6.3. Life after Critical Illness and Intensive Care Services. Historically, there has been no national and limited local investment in managing the aftermath of complex critical illness. This has meant patients with no clear avenue to help them with the physical, psychological, cognitive and social consequences of critical illness. It has also led to progressive inequality for patients dependent on where they happen to fall critically ill.
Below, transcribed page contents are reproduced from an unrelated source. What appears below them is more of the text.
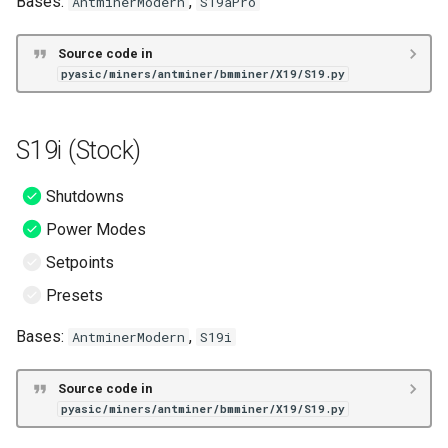
Bases:
,
AntminerModern
S19aPro
S19j Pro (Hive)
Source code in
pyasic/miners/antminer/bmminer/X19/S19.py
S19K Pro (Hive)
S19 No PIC (Hive)
S19i (Stock)
S19 No PIC (Stock)
Shutdowns
Power Modes
S19 (LuxOS)
Setpoints
S19 Pro (LuxOS)
Presets
S19 XP (LuxOS)
Bases:
,
AntminerModern
S19i
S19j Pro (LuxOS)
Source code in
pyasic/miners/antminer/bmminer/X19/S19.py
S19j Pro+ (LuxOS)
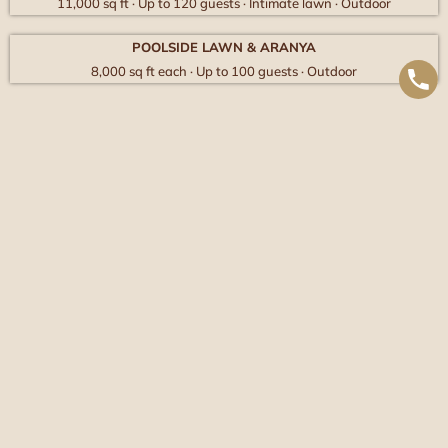
11,000 sq ft · Up to 120 guests · Intimate lawn · Outdoor
POOLSIDE LAWN & ARANYA
8,000 sq ft each · Up to 100 guests · Outdoor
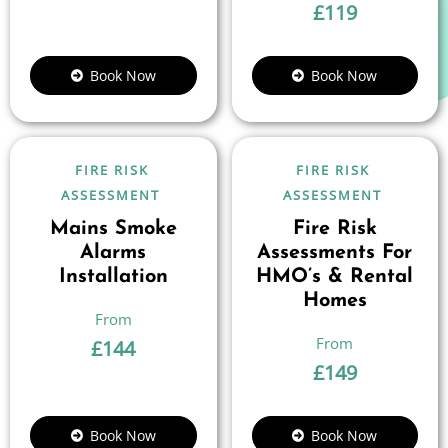
£
119
Book Now
Book Now
FIRE RISK
FIRE RISK
ASSESSMENT
ASSESSMENT
Mains Smoke
Fire Risk
Alarms
Assessments For
Installation
HMO’s & Rental
Homes
£
144
£
149
Book Now
Book Now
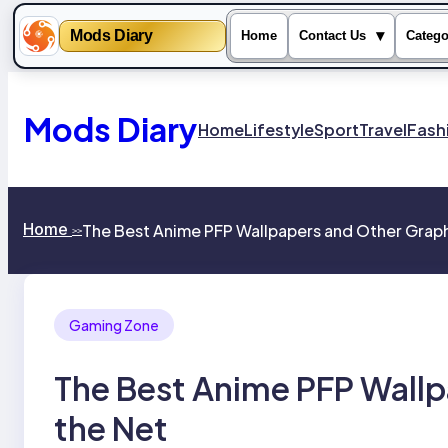
Mods Diary
▾
Home
Contact Us
Catego
Skip
to
content
Mods Diary
Home
Lifestyle
Sport
Travel
Fash
Home
The Best Anime PFP Wallpapers and Other Graph
>>
Gaming Zone
The Best Anime PFP Wallp
the Net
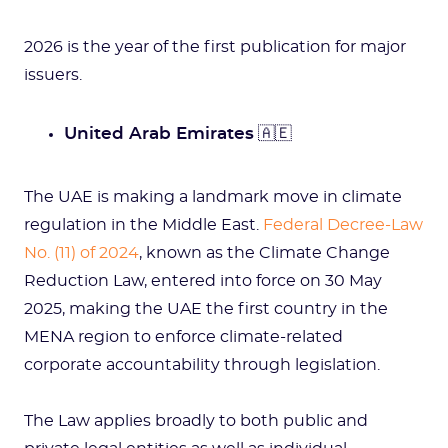
2026 is the year of the first publication for major
issuers.
United Arab Emirates
🇦🇪
The UAE is making a landmark move in climate
regulation in the Middle East.
Federal Decree-Law
No. (11) of 2024
, known as the Climate Change
Reduction Law, entered into force on 30 May
2025, making the UAE the first country in the
MENA region to enforce climate-related
corporate accountability through legislation.
The Law applies broadly to both public and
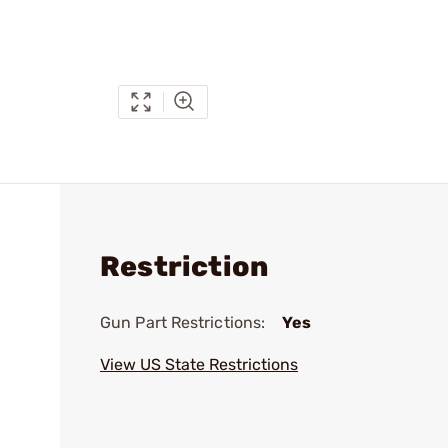
Restriction
Gun Part Restrictions:
Yes
View US State Restrictions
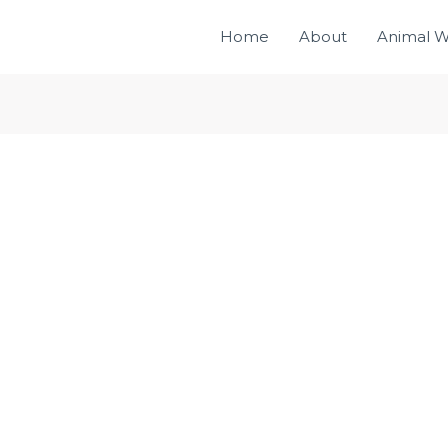
Home
About
Animal W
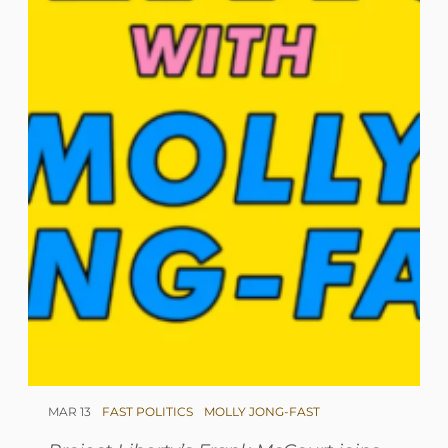
MAR 13
FAST POLITICS
MOLLY JONG-FAST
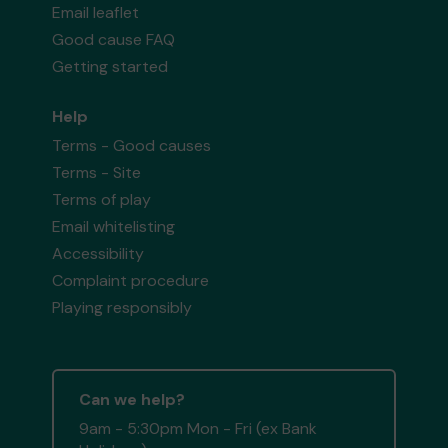
Email leaflet
Good cause FAQ
Getting started
Help
Terms - Good causes
Terms - Site
Terms of play
Email whitelisting
Accessibility
Complaint procedure
Playing responsibly
Can we help?
9am - 5:30pm Mon - Fri (ex Bank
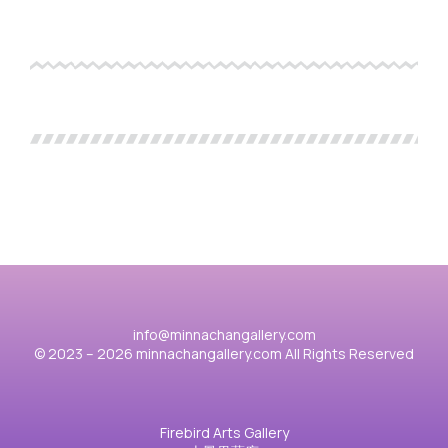
info@minnachangallery.com
© 2023 – 2026 minnachangallery.com All Rights Reserved
Firebird Arts Gallery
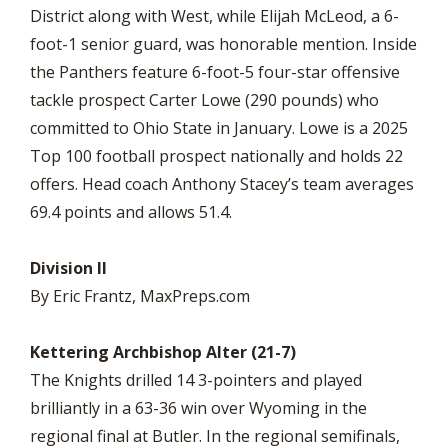
District along with West, while Elijah McLeod, a 6-
foot-1 senior guard, was honorable mention. Inside
the Panthers feature 6-foot-5 four-star offensive
tackle prospect Carter Lowe (290 pounds) who
committed to Ohio State in January. Lowe is a 2025
Top 100 football prospect nationally and holds 22
offers. Head coach Anthony Stacey’s team averages
69.4 points and allows 51.4.
Division II
By Eric Frantz, MaxPreps.com
Kettering Archbishop Alter (21-7)
The Knights drilled 14 3-pointers and played
brilliantly in a 63-36 win over Wyoming in the
regional final at Butler. In the regional semifinals,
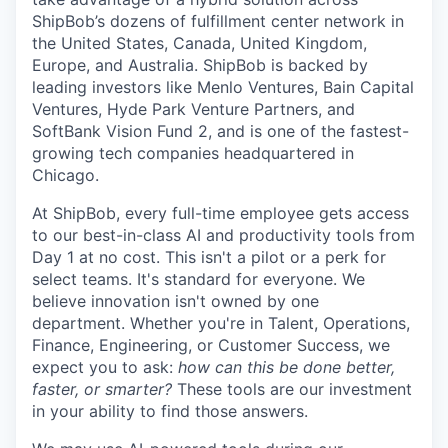
ShipBob’s
dozens of fulfillment center network in
the United States, Canada, United Kingdom,
Europe, and Australia.
ShipBob
is backed by
leading investors like Menlo Ventures, Bain Capital
Ventures, Hyde Park Venture Partners, and
SoftBank Vision Fund 2, and is one of the fastest-
growing tech companies headquartered in
Chicago.
At ShipBob, every full-time employee gets access
to our best-in-class AI and productivity tools from
Day 1 at no cost. This isn't a pilot or a perk for
select teams. It's standard for everyone. We
believe innovation isn't owned by one
department. Whether you're in Talent, Operations,
Finance, Engineering, or Customer Success, we
expect you to ask:
how can this be done better,
faster, or smarter?
These tools are our investment
in your ability to find those answers.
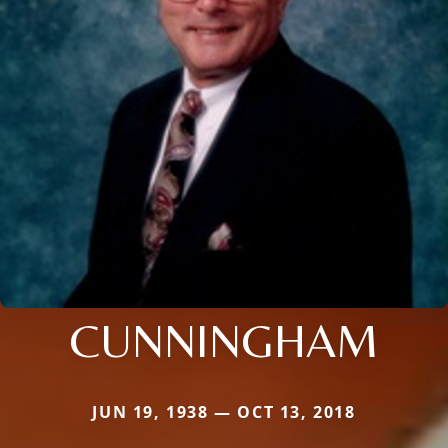
CUNNINGHAM
JUN 19, 1938 — OCT 13, 2018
As a result, they struggle to return to their previous quality of life. Appropriate help could have improved their outcome, if provided by those with an understanding of their recovery. This is in stark contrast to single organ disease, such as heart, respiratory, head injury or stroke, which all have well defined rehabilitation pathways.
The pandemic will be responsible for a large unmet need in the recovery phase of the illness, as to date over 120,000 patients have been treated on intensive care units in England, Wales and Northern Ireland for Covid. The Faculty has produced guidance on how intensive care recovery services can be developed.
6.4. Building a sustainable future for the sickest patients in the hospital. Reasonable investment in expanding intensive care provision, attention to making sustainable careers for those working in ICM and proactive service configuration as illustrated can present positive solutions to the needs of the sickest patients in the hospital and helping to address the backlog in elective surgery and cancer treatment. The Faculty’s Critical Condition report in 2018 illustrated these issues for commissioners of services and national stakeholders.
6.5. There was already a deficit in trained Intensive care doctors (intensivists) which the SARS CoV-2 pandemic highlighted. Additional medical staff were pulled in, particularly from Anaesthesia who had some of the necessary skills to fill this deficit. We need to see an expansion of intensivist workforce such that critical care needs are not so reliant on other services. We can’t continue to deplete other services of their workforce when they are needed for the own work and any surge in demand. National Training Numbers (NTNs) are allocated by Health Education England. ICM saw a one off increase in NTNs in 2020 but this has not been repeated in 2021. NHS Wales and NHS Scotland did increase their NTN numbers. In future we need an increase in ICM NTNs to staff an increase in routine ICM capacity, provide more ICM workforce resilience and reduce demand on other services for surges in demand.
6.6. The mental wellbeing of NHS staff during the pandemic has been well documented. The impact on critical care staff has been particularly harsh. Efforts to support staff and address mental health have been made and on-going support from NHSE will help recruit and retain staff in the critical care workforce.